> _What to do_: Starting with the line with "I Puffi (2010)" in the entries below and going on through the line with "Tosti + vers sinaasappelsap", output every line exactly and nothing more. No pictures.

> _Input data_:
···
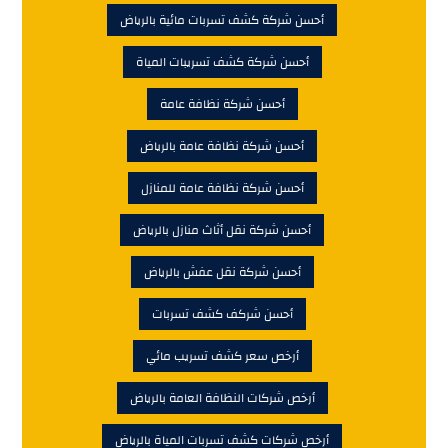
أحسن شركة كشف تسربات مائية بالرياض
أحسن شركة كشف تسريبات المياة
أحسن شركة نظافة عامة
أحسن شركة نظافة عامة بالرياض
أحسن شركة نظافة عامة للمنازل
أحسن شركة نقل أثاث منازل بالرياض
أحسن شركة نقل عفش بالرياض
أحسن شركف كشف تسربات
أرخص سعر كشف تسريب مائي
أرخص شركات النظافة العامة بالرياض
أرخص شركات كشف تسربات المياة بالرياض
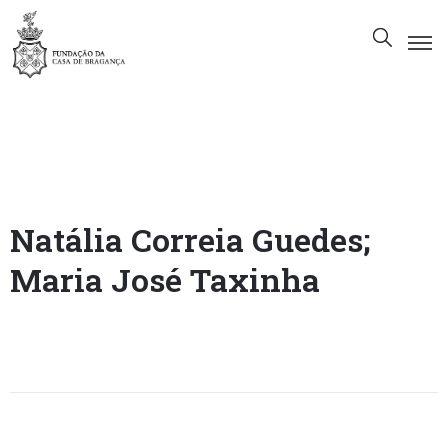
A
Fundação
Património
Museu
Natália Correia Guedes;
Biblioteca
Maria José Taxinha
Galeria
Visitas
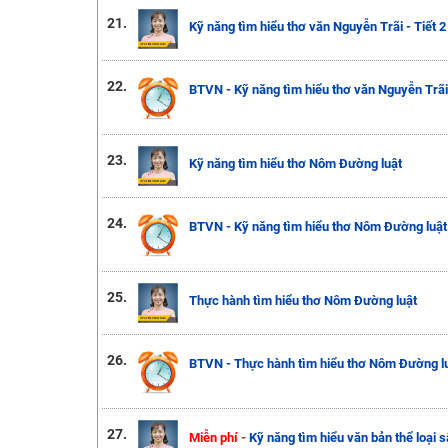
21.
Kỹ năng tìm hiểu thơ văn Nguyễn Trãi - Tiết 2
22.
BTVN - Kỹ năng tìm hiểu thơ văn Nguyễn Trãi -
23.
Kỹ năng tìm hiểu thơ Nôm Đường luật
24.
BTVN - Kỹ năng tìm hiểu thơ Nôm Đường luật
25.
Thực hành tìm hiểu thơ Nôm Đường luật
26.
BTVN - Thực hành tìm hiểu thơ Nôm Đường lu
27.
Miễn phí -
Kỹ năng tìm hiểu văn bản thể loại 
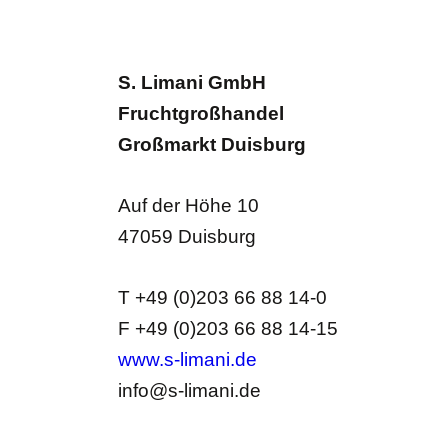
S. Limani GmbH
Fruchtgroßhandel
Großmarkt Duisburg
Auf der Höhe 10
47059 Duisburg
T +49 (0)203 66 88 14-0
F +49 (0)203 66 88 14-15
www.s-limani.de
info@s-limani.de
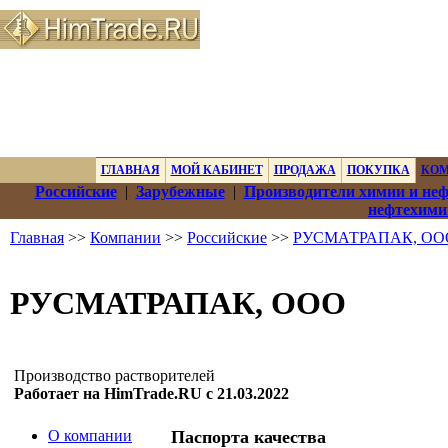
ГЛАВНАЯ
МОЙ КАБИНЕТ
ПРОДАЖА
ПОКУПКА
КО
Российские
|
Зарубежные
|
Производители химии и не
нефтехими
Главная
>>
Компании
>>
Российские
>>
РУСМАТРАПАК, ОО
РУСМАТРАПАК, ООО
Производство растворителей
Работает на HimTrade.RU с 21.03.2022
О компании
Паспорта качества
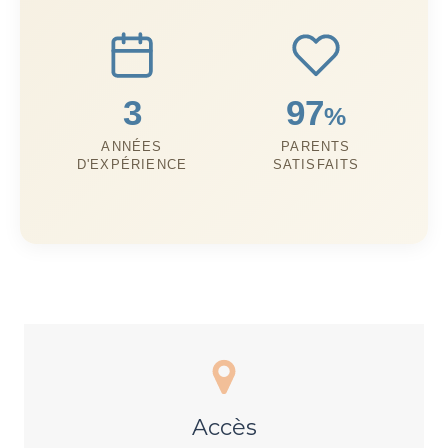
3
97
%
ANNÉES
PARENTS
D'EXPÉRIENCE
SATISFAITS
Accès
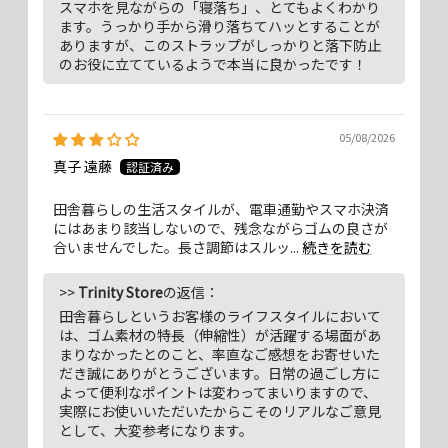
スマホを見ながらの「寝落ち」、とてもよくわかり
ます。うっかり手から滑り落ちてハッとすることが
ありますが、このストラップがしっかりと落下防止
のお役に立てているようで本当に良かったです！
05/08/2026
真子 遠藤
田舎暮らしの生活スタイルが、電車通勤やスマホ決済
にはあまり該当しないので、残念ながらゴムの良さが
合いませんでした。長さ調節はスルッ...
続きを読む
>>
Trinity Store
の返信：
田舎暮らしというお客様のライフスタイルにおいて
は、ゴム素材の特長（伸縮性）が活躍する場面があ
まりなかったとのこと、率直なご感想をお寄せいた
だき誠にありがとうございます。日常の過ごし方に
よって便利なポイントは変わってまいりますので、
実際にお使いいただいたからこそのリアルなご意見
として、大変参考になります。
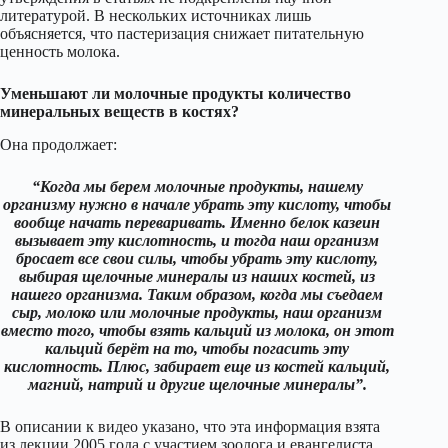
литературой. В нескольких источниках лишь
объясняется, что пастеризация снижает питательную
ценность молока.
Уменьшают ли молочные продукты количество
минеральных веществ в костях?
Она продолжает:
“Когда мы берем молочные продукты, нашему
организму нужно в начале убрать эту кислоту, чтобы
вообще начать переваривать. Именно белок казеин
вызывает эту кислотность, и тогда наш организм
бросает все свои силы, чтобы убрать эту кислоту,
выбирая щелочные минералы из наших костей, из
нашего организма. Таким образом, когда мы съедаем
сыр, молоко или молочные продукты, наш организм
вместо того, чтобы взять кальций из молока, он этот
кальций берёт на то, чтобы погасить эту
кислотность. Плюс, забирает еще из костей кальций,
магний, натрий и другие щелочные минералы”.
В описании к видео указано, что эта информация взята
из лекции 2005 года с участием зоолога и евангелиста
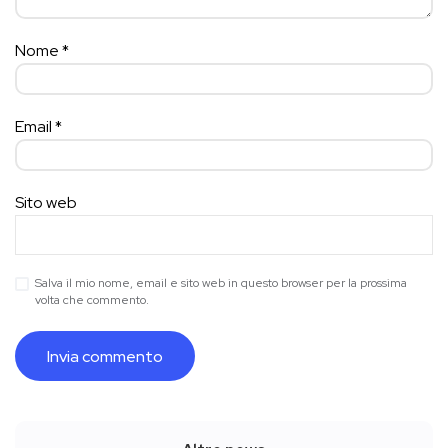
Nome
*
Email
*
Sito web
Salva il mio nome, email e sito web in questo browser per la prossima
volta che commento.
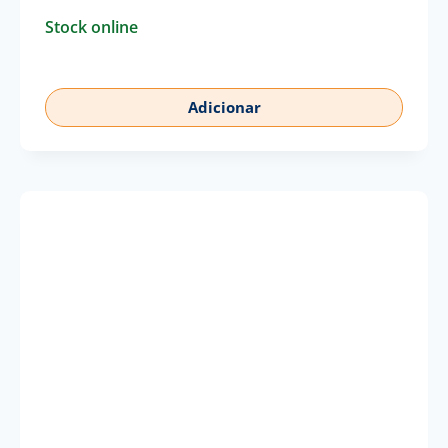
Stock online
Adicionar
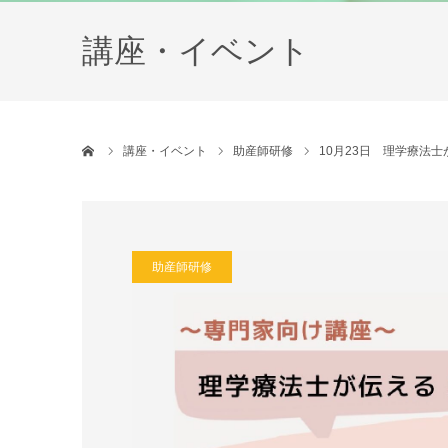
講座・イベント
ホーム
講座・イベント
助産師研修
10月23日 理学療法
助産師研修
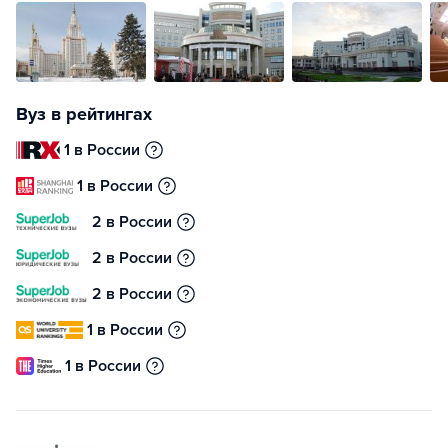
Вуз в рейтингах
1 в России
1 в России
2 в России
2 в России
2 в России
1 в России
1 в России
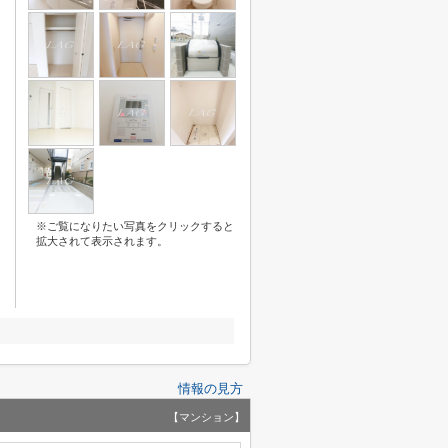
※ご覧になりたい写真をクリックすると
拡大されて表示されます。
情報の見方
【マンション】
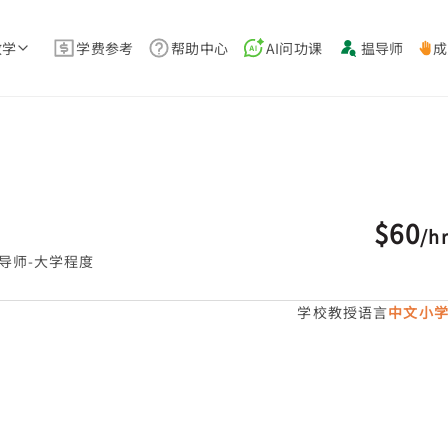
教学
学费参考
帮助中心
AI问功课
揾导师
成
$60
/
h
导师-大学程度
学校教授语言
中文小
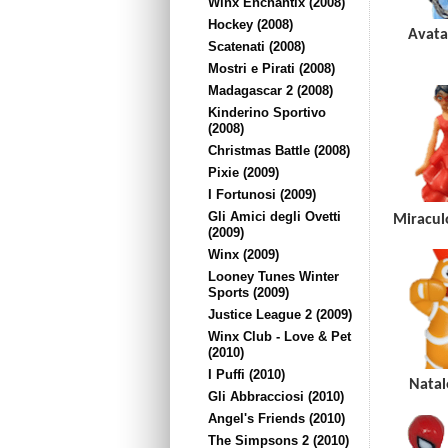
Winx Enchantix (2008)
Hockey (2008)
Avata
Scatenati (2008)
Mostri e Pirati (2008)
Madagascar 2 (2008)
Kinderino Sportivo
(2008)
Christmas Battle (2008)
Pixie (2009)
I Fortunosi (2009)
Gli Amici degli Ovetti
Miracul
(2009)
Winx (2009)
Looney Tunes Winter
Sports (2009)
Justice League 2 (2009)
Winx Club - Love & Pet
(2010)
I Puffi (2010)
Natal
Gli Abbracciosi (2010)
Angel's Friends (2010)
The Simpsons 2 (2010)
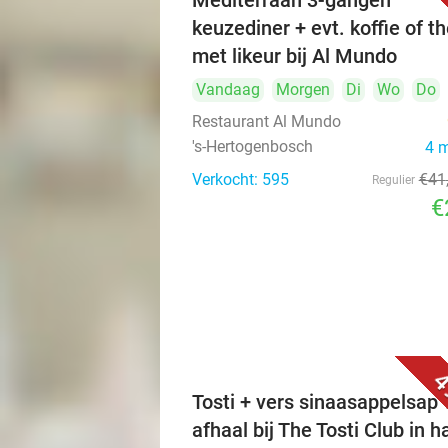
Mediterraan 3-gangen
keuzediner + evt. koffie of t
met likeur bij Al Mundo
Vandaag
Morgen
Di
Wo
Do
Restaurant Al Mundo
's-Hertogenbosch
4 
Verkocht: 595
€41
Regulier
€
4
Tosti + vers sinaasappelsap 
afhaal bij The Tosti Club in h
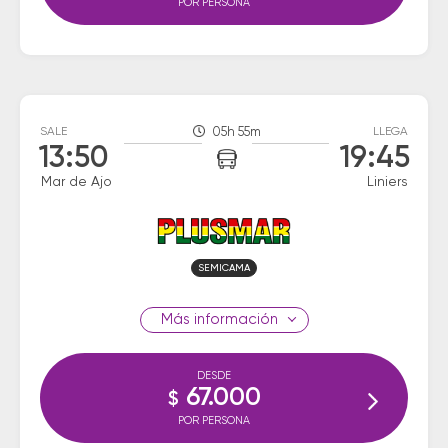
POR PERSONA
SALE
05h 55m
LLEGA
13:50
19:45
Mar de Ajo
Liniers
SEMICAMA
información
DESDE
67.000
$
POR PERSONA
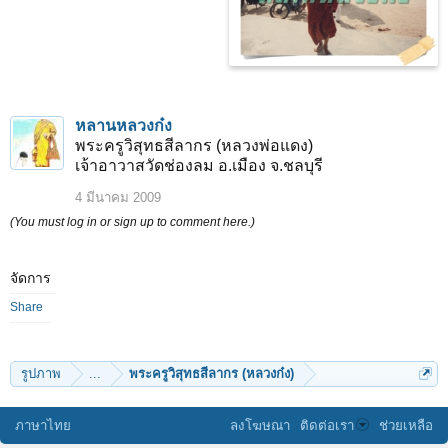
หลานหลวงก๋ง
พระครูวิสุทธสีลากร (หลวงพ่อแดง)
เจ้าอาวาสวัดช่องลม อ.เมือง จ.ชลบุรี
4 มีนาคม 2009
(You must log in or sign up to comment here.)
จัดการ
Share
รูปภาพ
...
พระครูวิสุทธสีลากร (หลวงก๋ง)
ภาษาไทย
ลงโฆษณา
ติดต่อเรา
ช่วยเหลือ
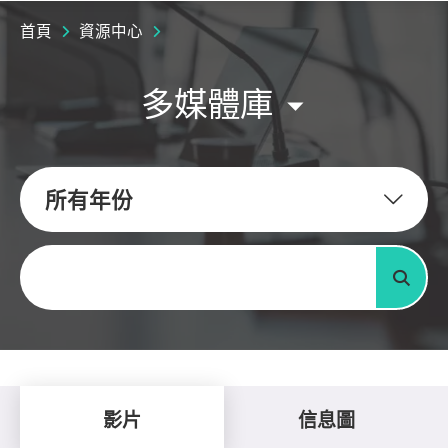
首頁
資源中心
多媒體庫
所有年份
關鍵字
搜尋
影片
信息圖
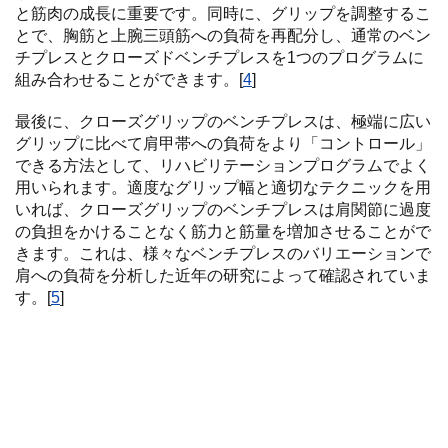
と筋肉の成長に重要です。同時に、グリップを調整するこ
とで、胸筋と上腕三頭筋への負荷を再配分し、通常のベン
チプレスとクローズドベンチプレスを1つのプログラムに
組み合わせることができます。[
4
]
最後に、クローズグリップのベンチプレスは、極端に広い
グリップに比べて肩甲帯への負荷をより「コントロール」
できる方法として、リハビリテーションプログラムでよく
用いられます。適度なグリップ幅と適切なテクニックを用
いれば、クローズグリップのベンチプレスは肩関節に過度
の負担をかけることなく筋力と筋量を増加させることがで
きます。これは、様々なベンチプレスのバリエーションで
肩への負荷を分析した近年の研究によって確認されていま
す。[
5
]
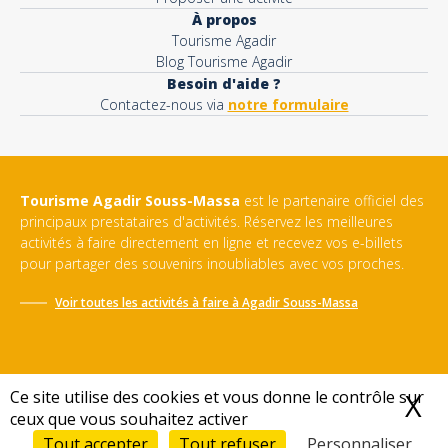
À propos
Tourisme Agadir
Blog Tourisme Agadir
Besoin d'aide ?
Contactez-nous via
notre formulaire
Tourisme Agadir Souss-Massa
est le partenaire officiel des
principaux prestataires d'activités. Réservez les meilleures
activités à faire directement en ligne et recevez vos e-billets
pour partager des souvenirs inoubliables avec vos proches.
Voir toutes les activités à faire à
Agadir Souss-Massa
Ce site utilise des cookies et vous donne le contrôle sur
X
M
ceux que vous souhaitez activer
Conditions générales de vente
-
Politique de confidentialité
-
Mentions légales
-
Sitemap
Tout accepter
Tout refuser
Personnaliser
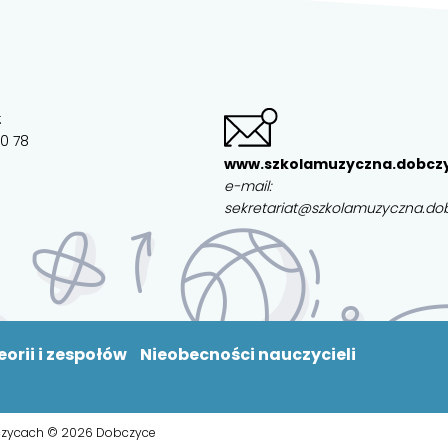
:
20 78
www.szkolamuzyczna.dobczy
e-mail:
sekretariat@szkolamuzyczna.do
teorii i zespołów
Nieobecności nauczycieli
obczycach © 2026 Dobczyce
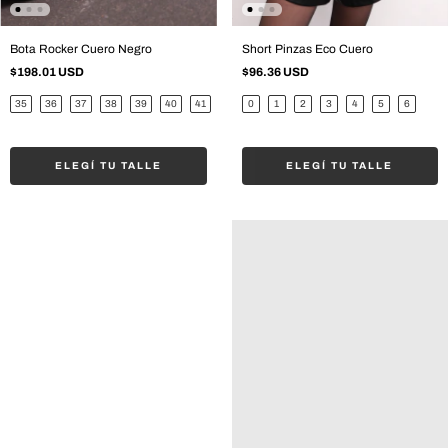
Bota Rocker Cuero Negro
Short Pinzas Eco Cuero
$198.01 USD
$96.36 USD
35
36
37
38
39
40
41
0
1
2
3
4
5
6
ELEGÍ TU TALLE
ELEGÍ TU TALLE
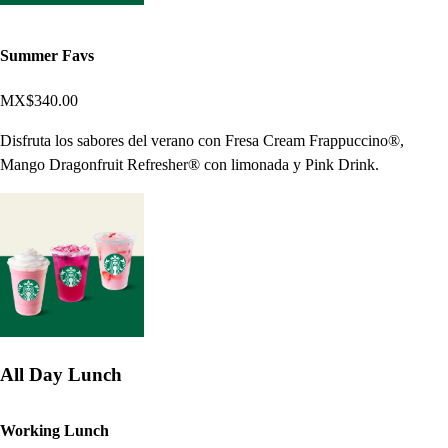
Summer Favs
MX$340.00
Disfruta los sabores del verano con Fresa Cream Frappuccino®,
Mango Dragonfruit Refresher® con limonada y Pink Drink.
All Day Lunch
Working Lunch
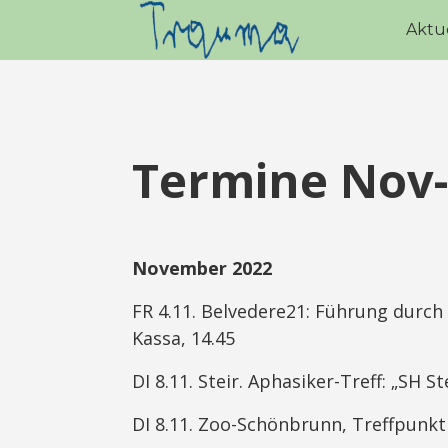
Aktu
Termine Nov-
November 2022
FR 4.11. Belvedere21: Führung durch 
Kassa, 14.45
DI 8.11. Steir. Aphasiker-Treff: „SH St
DI 8.11. Zoo-Schönbrunn, Treffpunk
···
> _Output of the task_:
I Puffi (2010)
Natal
Gli Abbracciosi (2010)
Angel's Friends (2010)
The Simpsons 2 (2010)
Mediterraan 3-gangen
keuzediner + evt. koffie of t
met likeur bij Al Mundo
Vandaag
Morgen
Di
Wo
Do
Restaurant Al Mundo
's-Hertogenbosch
4 
Verkocht: 595
€41
Regulier
€
4
Tosti + vers sinaasappelsap 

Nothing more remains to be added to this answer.